3
votes

I have a parquet file that is read by spark as an external table.

One of the columns is defined as int both in the parquet schema and in the spark table.

Recently, I've discovered int is too small for my needs, so I changed the column type to long in new parquet files. I changed also the type in the spark table to bigint.

However, when I try to read an old parquet file (with int) by spark as external table (with bigint), I get the following error:

java.lang.UnsupportedOperationException: org.apache.parquet.column.values.dictionary.PlainValuesDictionary$PlainIntegerDictionary

One possible solution is altering the column type in the old parquet to long, which I asked about here: How can I change parquet column type from int to long?, but it is very expensive since I have a lot of data.
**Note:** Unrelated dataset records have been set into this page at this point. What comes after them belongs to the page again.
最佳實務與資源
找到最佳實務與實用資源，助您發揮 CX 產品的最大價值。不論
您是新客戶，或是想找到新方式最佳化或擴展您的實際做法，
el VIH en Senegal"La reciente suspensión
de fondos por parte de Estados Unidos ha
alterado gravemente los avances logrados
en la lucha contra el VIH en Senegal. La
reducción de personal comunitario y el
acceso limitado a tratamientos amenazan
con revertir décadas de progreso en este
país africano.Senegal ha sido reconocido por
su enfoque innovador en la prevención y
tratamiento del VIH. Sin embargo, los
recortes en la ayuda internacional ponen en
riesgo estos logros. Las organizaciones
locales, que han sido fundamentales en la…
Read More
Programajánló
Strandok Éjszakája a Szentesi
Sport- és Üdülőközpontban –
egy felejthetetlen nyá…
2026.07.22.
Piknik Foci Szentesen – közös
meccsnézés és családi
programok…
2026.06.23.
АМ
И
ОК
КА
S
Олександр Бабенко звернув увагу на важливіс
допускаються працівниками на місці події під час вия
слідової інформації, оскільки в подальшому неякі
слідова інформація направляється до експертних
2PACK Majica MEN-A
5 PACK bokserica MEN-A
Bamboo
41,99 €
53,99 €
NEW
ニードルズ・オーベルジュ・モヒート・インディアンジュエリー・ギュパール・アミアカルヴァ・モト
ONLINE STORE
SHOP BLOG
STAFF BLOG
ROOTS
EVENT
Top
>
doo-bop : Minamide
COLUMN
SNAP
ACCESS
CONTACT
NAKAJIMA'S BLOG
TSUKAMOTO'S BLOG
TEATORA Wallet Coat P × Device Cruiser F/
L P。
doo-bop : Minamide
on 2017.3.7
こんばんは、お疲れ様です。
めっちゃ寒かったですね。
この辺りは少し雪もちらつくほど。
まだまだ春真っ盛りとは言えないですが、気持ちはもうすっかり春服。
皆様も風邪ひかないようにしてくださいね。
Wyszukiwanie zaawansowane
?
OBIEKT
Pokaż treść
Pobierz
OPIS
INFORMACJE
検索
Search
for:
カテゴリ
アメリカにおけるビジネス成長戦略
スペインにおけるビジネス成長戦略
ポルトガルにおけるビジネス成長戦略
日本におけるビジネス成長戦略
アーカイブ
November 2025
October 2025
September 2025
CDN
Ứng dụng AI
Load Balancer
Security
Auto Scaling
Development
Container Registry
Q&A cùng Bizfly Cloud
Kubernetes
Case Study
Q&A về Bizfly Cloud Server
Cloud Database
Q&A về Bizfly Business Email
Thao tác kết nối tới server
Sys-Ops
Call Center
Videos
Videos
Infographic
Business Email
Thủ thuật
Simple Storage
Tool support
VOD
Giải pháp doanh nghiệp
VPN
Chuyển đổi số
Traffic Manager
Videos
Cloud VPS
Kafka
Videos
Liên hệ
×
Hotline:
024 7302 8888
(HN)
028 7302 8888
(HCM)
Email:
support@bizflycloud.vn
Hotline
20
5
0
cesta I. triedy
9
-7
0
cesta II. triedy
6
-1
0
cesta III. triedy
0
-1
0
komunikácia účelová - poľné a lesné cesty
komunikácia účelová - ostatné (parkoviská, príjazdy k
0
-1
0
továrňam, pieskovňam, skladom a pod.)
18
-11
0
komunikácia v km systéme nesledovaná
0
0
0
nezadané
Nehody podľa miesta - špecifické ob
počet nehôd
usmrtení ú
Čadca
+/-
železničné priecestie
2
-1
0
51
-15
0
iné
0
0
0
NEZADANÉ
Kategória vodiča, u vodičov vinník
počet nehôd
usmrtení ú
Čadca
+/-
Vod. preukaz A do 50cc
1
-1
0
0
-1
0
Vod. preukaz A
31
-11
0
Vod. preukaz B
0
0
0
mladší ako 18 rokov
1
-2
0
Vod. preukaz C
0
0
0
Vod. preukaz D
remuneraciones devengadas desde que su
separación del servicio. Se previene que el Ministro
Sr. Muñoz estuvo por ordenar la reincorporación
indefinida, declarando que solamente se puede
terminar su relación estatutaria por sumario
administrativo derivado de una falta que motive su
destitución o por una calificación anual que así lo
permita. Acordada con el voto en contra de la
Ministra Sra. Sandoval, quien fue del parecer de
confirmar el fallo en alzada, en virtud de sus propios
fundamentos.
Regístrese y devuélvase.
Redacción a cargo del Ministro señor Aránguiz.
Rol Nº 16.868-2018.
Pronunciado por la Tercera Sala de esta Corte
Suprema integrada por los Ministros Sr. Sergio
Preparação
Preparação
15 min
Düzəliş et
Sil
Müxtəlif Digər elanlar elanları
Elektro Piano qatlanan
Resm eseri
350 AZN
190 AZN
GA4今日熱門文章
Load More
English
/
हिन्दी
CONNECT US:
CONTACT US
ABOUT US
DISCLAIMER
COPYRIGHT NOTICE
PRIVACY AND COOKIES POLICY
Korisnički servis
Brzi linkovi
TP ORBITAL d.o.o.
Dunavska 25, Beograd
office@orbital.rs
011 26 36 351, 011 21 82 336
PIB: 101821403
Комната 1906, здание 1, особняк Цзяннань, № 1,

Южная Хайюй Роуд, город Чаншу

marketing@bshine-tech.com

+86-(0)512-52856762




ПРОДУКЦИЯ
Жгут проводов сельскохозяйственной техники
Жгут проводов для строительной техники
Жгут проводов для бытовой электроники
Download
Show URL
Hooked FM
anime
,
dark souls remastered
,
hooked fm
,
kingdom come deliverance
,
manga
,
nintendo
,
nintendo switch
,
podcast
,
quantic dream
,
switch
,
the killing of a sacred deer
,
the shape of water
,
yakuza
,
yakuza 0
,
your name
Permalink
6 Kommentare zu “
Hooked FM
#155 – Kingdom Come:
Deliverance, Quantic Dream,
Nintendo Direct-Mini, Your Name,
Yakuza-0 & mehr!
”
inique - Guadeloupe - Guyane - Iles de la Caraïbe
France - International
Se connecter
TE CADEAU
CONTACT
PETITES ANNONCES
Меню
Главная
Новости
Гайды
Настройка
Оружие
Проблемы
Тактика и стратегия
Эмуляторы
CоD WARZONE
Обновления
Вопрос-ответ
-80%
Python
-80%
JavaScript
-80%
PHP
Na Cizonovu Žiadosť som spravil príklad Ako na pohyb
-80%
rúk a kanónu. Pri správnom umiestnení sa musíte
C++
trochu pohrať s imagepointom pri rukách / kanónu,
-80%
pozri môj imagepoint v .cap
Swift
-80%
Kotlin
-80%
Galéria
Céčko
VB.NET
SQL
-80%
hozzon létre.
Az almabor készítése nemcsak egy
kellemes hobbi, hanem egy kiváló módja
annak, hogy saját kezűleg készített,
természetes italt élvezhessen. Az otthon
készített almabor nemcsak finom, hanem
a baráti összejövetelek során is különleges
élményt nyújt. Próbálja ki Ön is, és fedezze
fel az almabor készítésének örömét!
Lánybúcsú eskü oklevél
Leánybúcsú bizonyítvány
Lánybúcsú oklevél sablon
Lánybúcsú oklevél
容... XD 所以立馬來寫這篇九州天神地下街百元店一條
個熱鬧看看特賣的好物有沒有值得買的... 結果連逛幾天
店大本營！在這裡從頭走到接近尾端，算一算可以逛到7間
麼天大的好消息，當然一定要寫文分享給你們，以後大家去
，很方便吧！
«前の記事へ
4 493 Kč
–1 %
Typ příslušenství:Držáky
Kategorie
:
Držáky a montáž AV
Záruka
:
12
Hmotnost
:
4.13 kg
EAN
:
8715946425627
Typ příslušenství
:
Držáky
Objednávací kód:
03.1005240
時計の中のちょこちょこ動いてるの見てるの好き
Another possible solution is to read each parquet file according to its schema to a different spark table and create a union view of the old and new tables, which is very ugly.

Is there another way to read from parquet an int column as long in spark?

1
Did you find a solution ? - Saurabh7
no............. - Dror B.

1 Answers

2
votes

using pyspark couldn't you just do

df = spark.read.parquet('path to parquet files')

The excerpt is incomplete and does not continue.